Those words are a timeless reminder from a Rabbi Harvey M. Tattelbaum’s High Holy Day sermon published in Our Town. The date missing on the copies made to share at a church gathering. But his message did note it was the 5746th year of the ancient Jewish calendar. More important, It was a time he said “to remind ourselves of a sense of accountability to the Jewish tradition, the needs of our people and to people everywhere.”
And his message ends with the words we so need to remember and enact “Or as Abraham understands God to have told him -- “Heyay baracha” -- be a blessing, that is why we are here. “
And I wrote a column citing ways to be a Big Apple blessing - all faiths all people of good faith. Not surprising, I can’t locate it, but I suspect they’re same ones we need today,
This may seem a simplistic way to be a blessing, but smiling does help sweeten the social climate, not to mention human connections in a time known more for peering at cell phones and other devices. But keep in mind how smiling also soothes the brain, and don’t we need that. And don’t we need that. And my cousin’s foster daughter (what a blessing) reminds: “A smile is a curve which sets everything straight ”
Crimes of Traffic
And speaking of safe traffic which we inevitably must, while vehicle operators are required to yield to pedestrians when turning into a crosswalk, it’s really nice to give a smile and a wave when they do.

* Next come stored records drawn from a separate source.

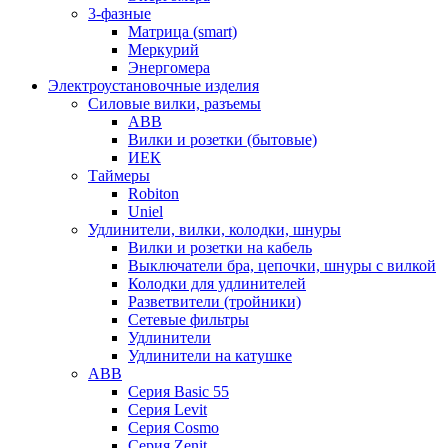
3-фазные
Матрица (smart)
Меркурий
Энергомера
Электроустановочные изделия
Силовые вилки, разъемы
ABB
Вилки и розетки (бытовые)
ИЕК
Таймеры
Robiton
Uniel
Удлинители, вилки, колодки, шнуры
Вилки и розетки на кабель
Выключатели бра, цепочки, шнуры с вилкой
Колодки для удлинителей
Разветвители (тройники)
Сетевые фильтры
Удлинители
Удлинители на катушке
ABB
Серия Basic 55
Серия Levit
Серия Cosmo
Серия Zenit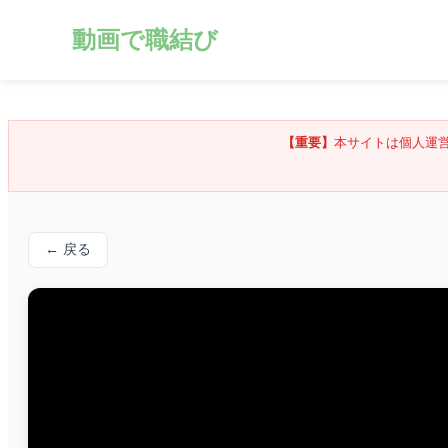
動画で職結び
【重要】
本サイトは個人運
← 戻る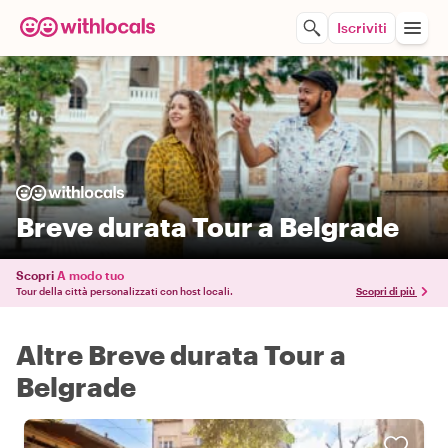
Iscriviti
Breve durata Tour a Belgrade
Scopri
A modo tuo
Tour della città personalizzati con host locali.
Scopri di più
Altre Breve durata Tour a
Belgrade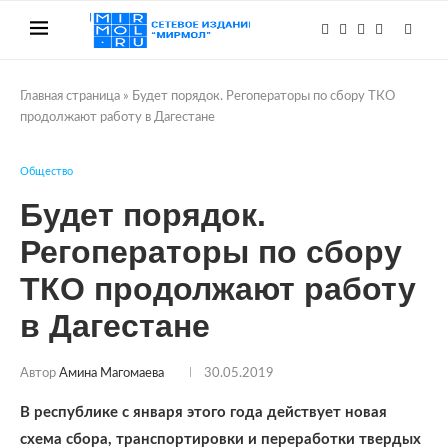
Главная страница
»
Будет порядок. Регоператоры по сбору ТКО
продолжают работу в Дагестане
Общество
Будет порядок.
Регоператоры по сбору
ТКО продолжают работу
в Дагестане
Автор
Амина Магомаева
30.05.2019
В республике с января этого года действует новая
схема сбора, транспортировки и переработки твердых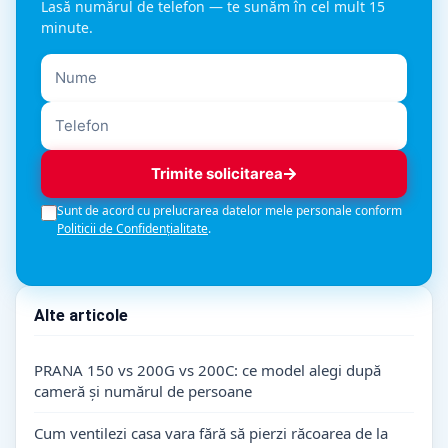
Lasă numărul de telefon — te sunăm în cel mult 15
minute.
Trimite solicitarea
Sunt de acord cu prelucrarea datelor mele personale conform
Politicii de Confidențialitate
.
Alte articole
PRANA 150 vs 200G vs 200C: ce model alegi după
cameră și numărul de persoane
Cum ventilezi casa vara fără să pierzi răcoarea de la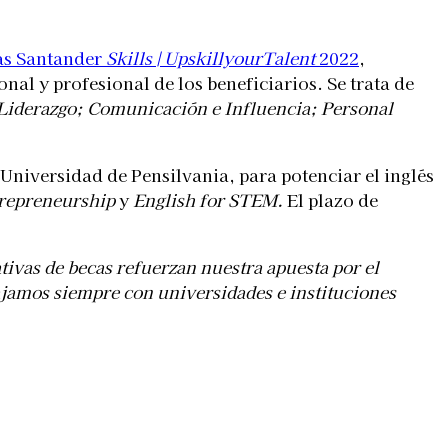
as Santander
Skills | UpskillyourTalent
2022
,
al y profesional de los beneficiarios. Se trata de
Liderazgo
;
Comunicación e Influencia
;
Personal
 Universidad de Pensilvania, para potenciar el inglés
trepreneurship
y
English for STEM.
El plazo de
tivas de becas refuerzan nuestra apuesta por el
bajamos siempre con universidades e instituciones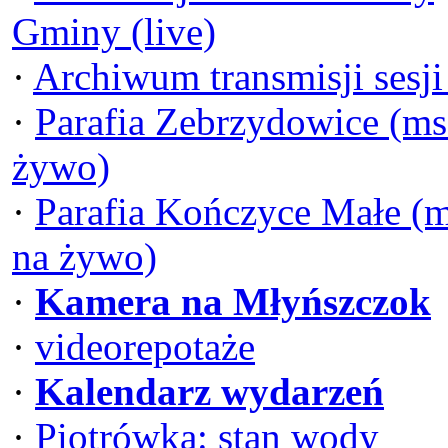
Gminy (live)
·
Archiwum transmisji sesj
·
Parafia Zebrzydowice (ms
żywo)
·
Parafia Kończyce Małe (
na żywo)
·
Kamera na Młyńszczok
·
videorepotaże
·
Kalendarz wydarzeń
·
Piotrówka: stan wody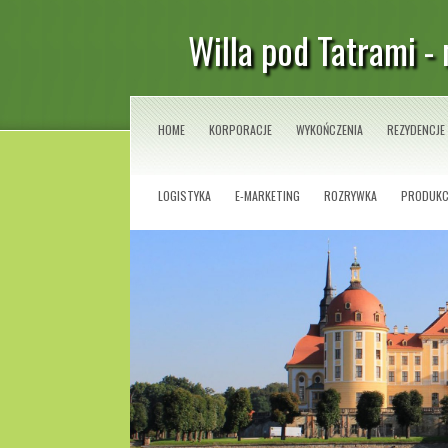
Willa pod Tatrami -
HOME
KORPORACJE
WYKOŃCZENIA
REZYDENCJE
LOGISTYKA
E-MARKETING
ROZRYWKA
PRODUKC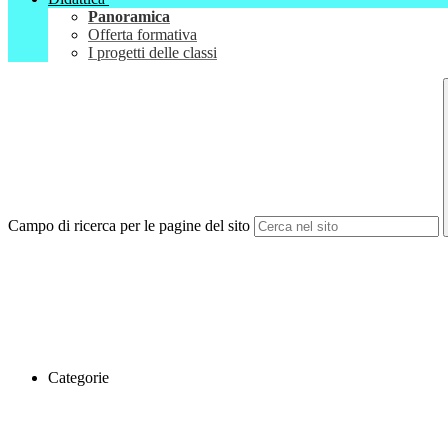
Panoramica
Offerta formativa
I progetti delle classi
Campo di ricerca per le pagine del sito
Categorie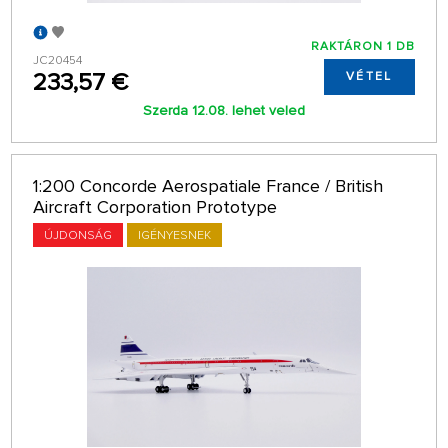
RAKTÁRON 1 DB
JC20454
233,57 €
VÉTEL
Szerda 12.08. lehet veled
1:200 Concorde Aerospatiale France / British
Aircraft Corporation Prototype
ÚJDONSÁG
IGÉNYESNEK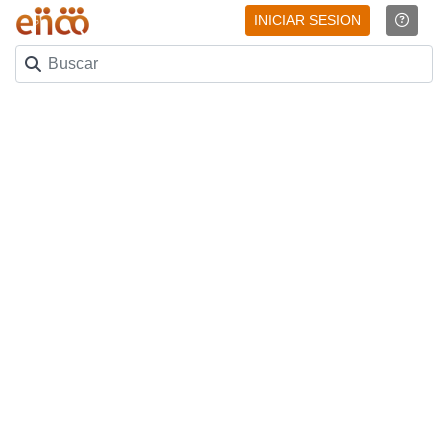
INICIAR SESION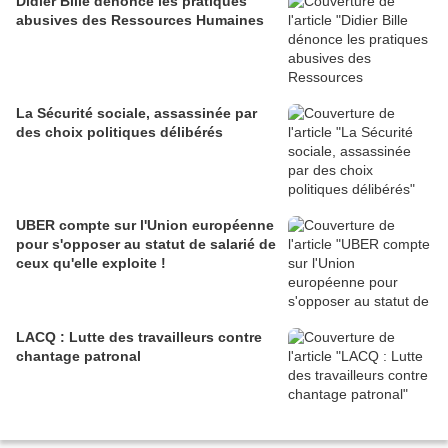
Didier Bille dénonce les pratiques
abusives des Ressources Humaines
La Sécurité sociale, assassinée par
des choix politiques délibérés
UBER compte sur l'Union européenne
pour s'opposer au statut de salarié de
ceux qu'elle exploite !
LACQ : Lutte des travailleurs contre
chantage patronal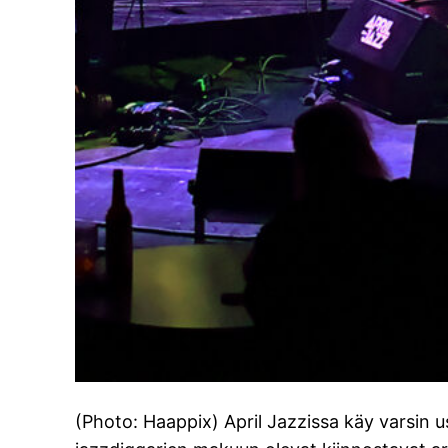
(Photo: Haappix) April Jazzissa käy varsin u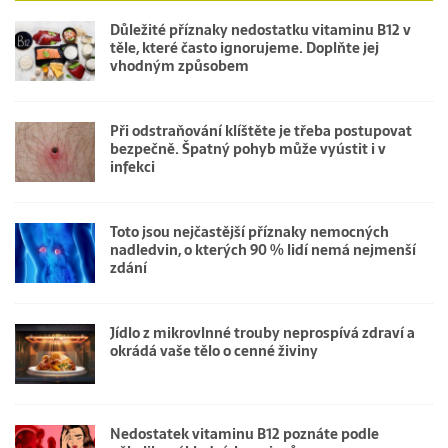
Důležité příznaky nedostatku vitaminu B12 v
těle, které často ignorujeme. Doplňte jej
vhodným způsobem
Při odstraňování klíštěte je třeba postupovat
bezpečně. Špatný pohyb může vyústit i v
infekci
Toto jsou nejčastější příznaky nemocných
nadledvin, o kterých 90 % lidí nemá nejmenší
zdání
Jídlo z mikrovlnné trouby neprospívá zdraví a
okrádá vaše tělo o cenné živiny
Nedostatek vitaminu B12 poznáte podle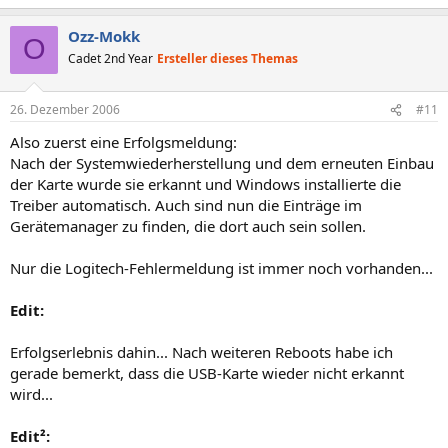
Ozz-Mokk
O
Cadet 2nd Year
Ersteller dieses Themas
26. Dezember 2006
#11
Also zuerst eine Erfolgsmeldung:
Nach der Systemwiederherstellung und dem erneuten Einbau
der Karte wurde sie erkannt und Windows installierte die
Treiber automatisch. Auch sind nun die Einträge im
Gerätemanager zu finden, die dort auch sein sollen.
Nur die Logitech-Fehlermeldung ist immer noch vorhanden...
Edit:
Erfolgserlebnis dahin... Nach weiteren Reboots habe ich
gerade bemerkt, dass die USB-Karte wieder nicht erkannt
wird...
Edit²: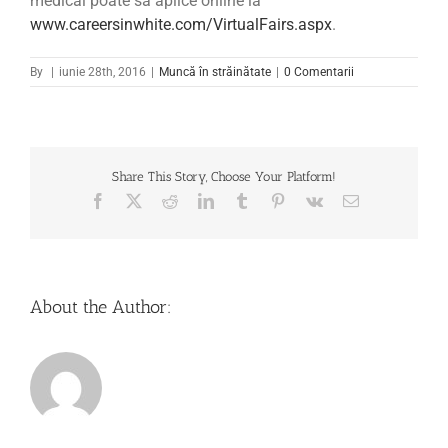
medical poate să aplice online la
www.careersinwhite.com/VirtualFairs.aspx
.
By
|
iunie 28th, 2016
|
Muncă în străinătate
|
0 Comentarii
Share This Story, Choose Your Platform!
Facebook
X
Reddit
LinkedIn
Tumblr
Pinterest
Vk
Email
About the Author: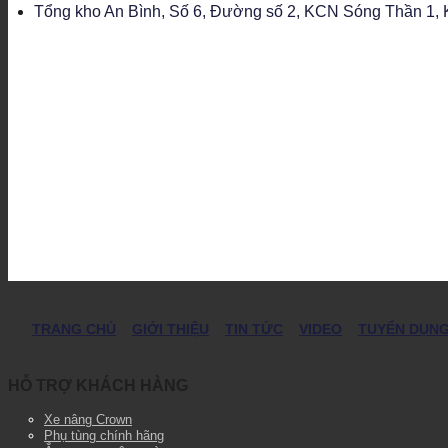
Tổng kho An Bình, Số 6, Đường số 2, KCN Sóng Thần 1, K
TRANG CHỦ
GIỚI THIỆU
TIN TỨC
VIDEO
TUYỂN DỤN
HỖ TRỢ KHÁCH HÀNG
Xe nâng Crown
Phụ tùng chính hãng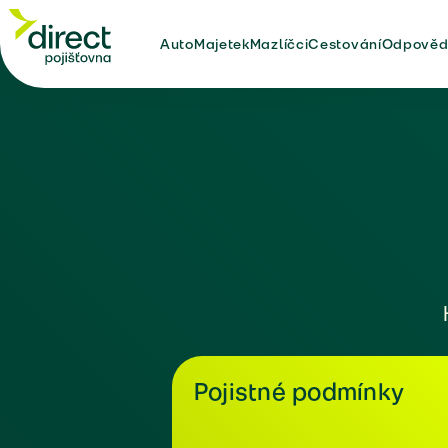
Auto
Majetek
Mazlíčci
Cestování
Odpověd
Pojistné podmínky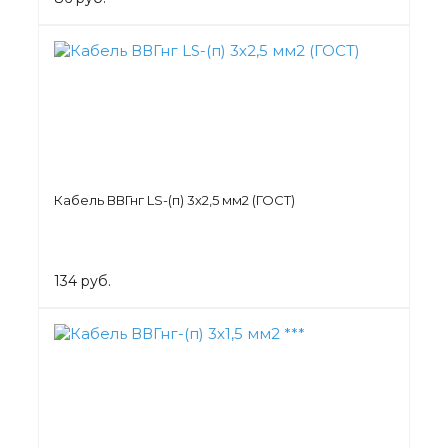
Кабель ВВГнг LS-(п) 3х2,5 мм2 (ГОСТ)
134 руб.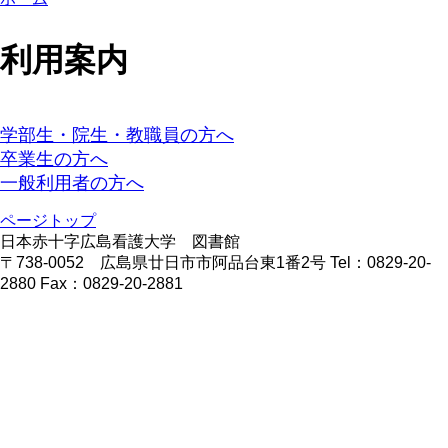
利用案内
学部生・院生・教職員の方へ
卒業生の方へ
一般利用者の方へ
ページトップ
日本赤十字広島看護大学 図書館
〒738-0052 広島県廿日市市阿品台東1番2号 Tel：0829-20-
2880 Fax：0829-20-2881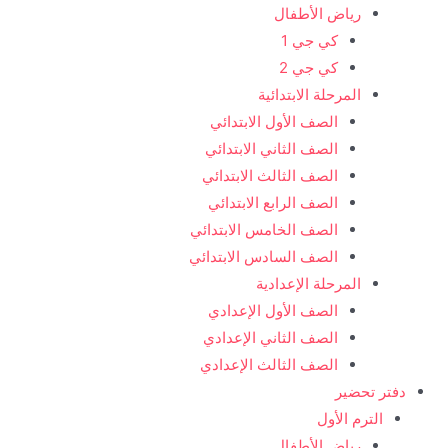
رياض الأطفال
كي جي 1
كي جي 2
المرحلة الابتدائية
الصف الأول الابتدائي
الصف الثاني الابتدائي
الصف الثالث الابتدائي
الصف الرابع الابتدائي
الصف الخامس الابتدائي
الصف السادس الابتدائي
المرحلة الإعدادية
الصف الأول الإعدادي
الصف الثاني الإعدادي
الصف الثالث الإعدادي
دفتر تحضير
الترم الأول
رياض الأطفال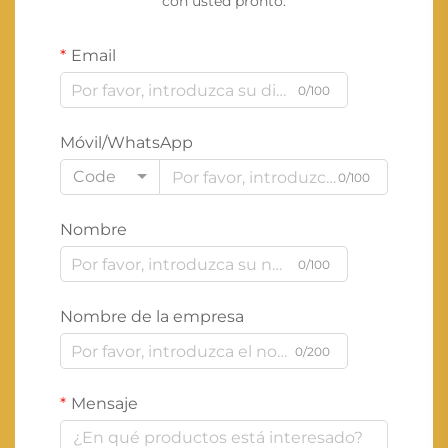
con usted pronto.
Email
0/100
Móvil/WhatsApp
Code
0/100
Nombre
0/100
Nombre de la empresa
0/200
Mensaje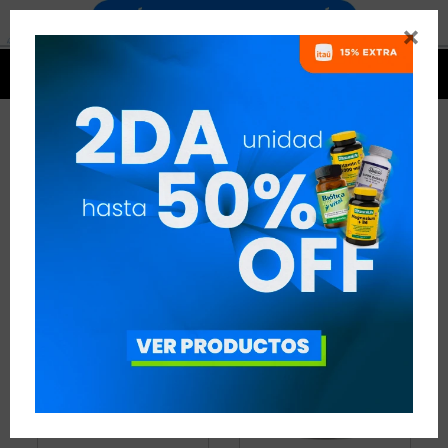


SUSTITUTOS ALIMENTICIOS
3 ARTÍCULOS
RECOMENDADOS
SUSTITUTOS ALIMENTICIOS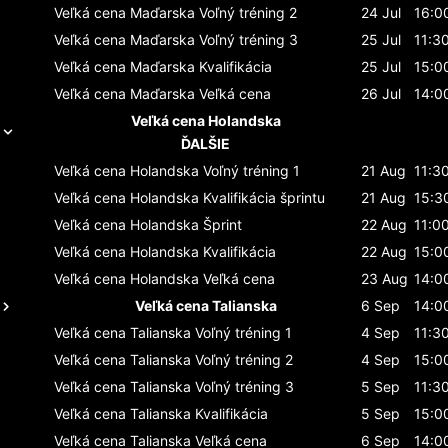
Veľká cena Maďarska
Voľný tréning 2
24 Jul
16:0
Veľká cena Maďarska
Voľný tréning 3
25 Jul
11:3
Veľká cena Maďarska
Kvalifikácia
25 Jul
15:0
Veľká cena Maďarska
Veľká cena
26 Jul
14:0
Veľká cena Holandska
ĎALŠIE
Veľká cena Holandska
Voľný tréning 1
21 Aug
11:3
Veľká cena Holandska
Kvalifikácia šprintu
21 Aug
15:3
Veľká cena Holandska
Šprint
22 Aug
11:0
Veľká cena Holandska
Kvalifikácia
22 Aug
15:0
Veľká cena Holandska
Veľká cena
23 Aug
14:0
Veľká cena Talianska
6 Sep
14:0
Veľká cena Talianska
Voľný tréning 1
4 Sep
11:3
Veľká cena Talianska
Voľný tréning 2
4 Sep
15:0
Veľká cena Talianska
Voľný tréning 3
5 Sep
11:3
Veľká cena Talianska
Kvalifikácia
5 Sep
15:0
Veľká cena Talianska
Veľká cena
6 Sep
14:0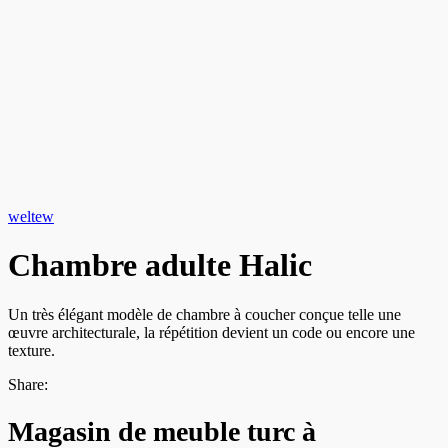
weltew
Chambre adulte Halic
Un très élégant modèle de chambre à coucher conçue telle une
œuvre architecturale, la répétition devient un code ou encore une
texture.
Share:
Magasin de meuble turc à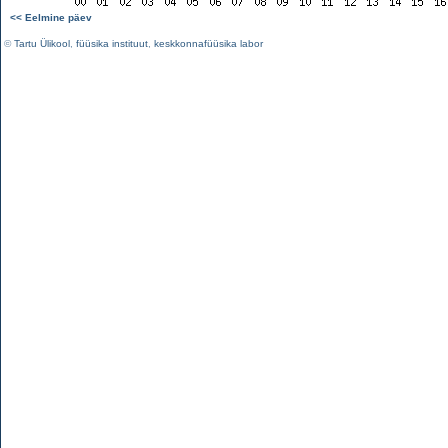
<< Eelmine päev
©
Tartu Ülikool
,
füüsika instituut
,
keskkonnafüüsika labor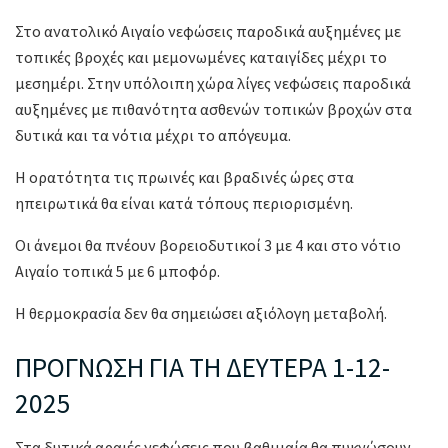
Στο ανατολικό Αιγαίο νεφώσεις παροδικά αυξημένες με
τοπικές βροχές και μεμονωμένες καταιγίδες μέχρι το
μεσημέρι. Στην υπόλοιπη χώρα λίγες νεφώσεις παροδικά
αυξημένες με πιθανότητα ασθενών τοπικών βροχών στα
δυτικά και τα νότια μέχρι το απόγευμα.
Η ορατότητα τις πρωινές και βραδινές ώρες στα
ηπειρωτικά θα είναι κατά τόπους περιορισμένη.
Οι άνεμοι θα πνέουν βορειοδυτικοί 3 με 4 και στο νότιο
Αιγαίο τοπικά 5 με 6 μποφόρ.
Η θερμοκρασία δεν θα σημειώσει αξιόλογη μεταβολή.
ΠΡΟΓΝΩΣΗ ΓΙΑ ΤΗ ΔΕΥΤΕΡΑ 1-12-
2025
Στα δυτικά αραιές νεφώσεις που βαθμιαία θα πυκνώσουν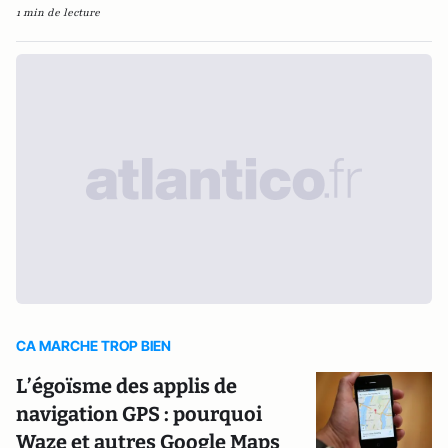
1 min de lecture
CA MARCHE TROP BIEN
L’égoïsme des applis de
navigation GPS : pourquoi
Waze et autres Google Maps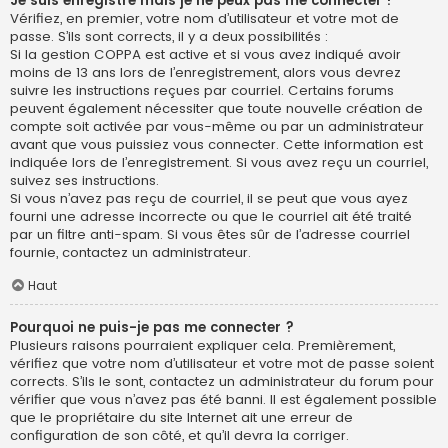
Je suis enregistré mais je ne peux pas me connecter !
Vérifiez, en premier, votre nom d’utilisateur et votre mot de
passe. S’ils sont corrects, il y a deux possibilités :
Si la gestion COPPA est active et si vous avez indiqué avoir
moins de 13 ans lors de l’enregistrement, alors vous devrez
suivre les instructions reçues par courriel. Certains forums
peuvent également nécessiter que toute nouvelle création de
compte soit activée par vous-même ou par un administrateur
avant que vous puissiez vous connecter. Cette information est
indiquée lors de l’enregistrement. Si vous avez reçu un courriel,
suivez ses instructions.
Si vous n’avez pas reçu de courriel, il se peut que vous ayez
fourni une adresse incorrecte ou que le courriel ait été traité
par un filtre anti-spam. Si vous êtes sûr de l’adresse courriel
fournie, contactez un administrateur.
Haut
Pourquoi ne puis-je pas me connecter ?
Plusieurs raisons pourraient expliquer cela. Premièrement,
vérifiez que votre nom d’utilisateur et votre mot de passe soient
corrects. S’ils le sont, contactez un administrateur du forum pour
vérifier que vous n’avez pas été banni. Il est également possible
que le propriétaire du site Internet ait une erreur de
configuration de son côté, et qu’il devra la corriger.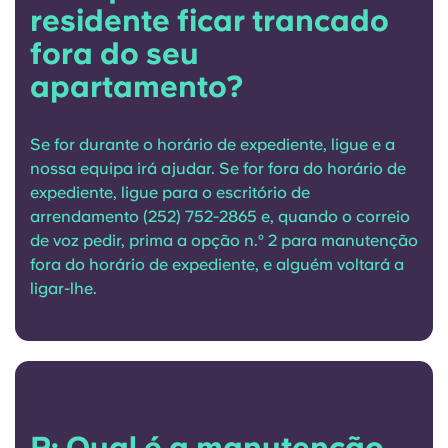
residente ficar trancado
fora do seu
apartamento?
Se for durante o horário de expediente, ligue e a
nossa equipa irá ajudar. Se for fora do horário de
expediente, ligue para o escritório de
arrendamento (252) 752-2865 e, quando o correio
de voz pedir, prima a opção n.º 2 para manutenção
fora do horário de expediente, e alguém voltará a
ligar-lhe.
P: Qual é a manutenção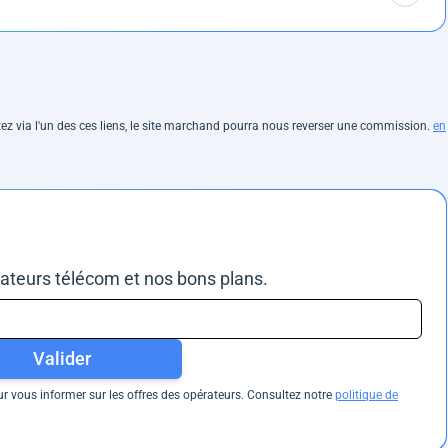
hetez via l'un des ces liens, le site marchand pourra nous reverser une commission.
en
rateurs télécom et nos bons plans.
Valider
 vous informer sur les offres des opérateurs. Consultez notre
politique de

But when they don’t well don’t be silent. Again, failure to yield is the leading cause of pedestrian injury and death, and yet this deadly traffic crime is too seldom punished even when it takes a life or severely injures. And it surely does stress, which must be considered big time. All crimes of traffic do that, including two wheelers and now scooter riders (help!) so very allergic to the rules of the road.
A Neighbor Who Is a Blessing
And that does relate to Rabbi Tattelbaum and Temple Shaaray Tefila, member Betty Cooper Wallerstein and her East 79th Street Neighborhood Association is surely a blessing, with 30-plus years active concern for all the above, including getting York Avenue Sunday bus service. And the monthly meetings so importantly bring people together and to meet with elected officials and police officers. Also helpful friendships are formed. What a blessing!
But due to luxury high rises razing places that once held community rooms, meeting places are harder to find – let alone small businesses which meet everyday needs. So be a blessing and join this and other civic groups to save and restore these and other ineffable city blessings – very critical city needs they are.
It can be done if enough of us try - Heyay baracha – be a blessing, that is why we are here. New Year blessings which again Rabbi Tattlebaum said “means a sense of accountability to the world is the responsibility of each of us for our Jewish tradition and to the needs of our people – to people everywhere.” Please repeat and repeat “to all of us, and to people everywhere.”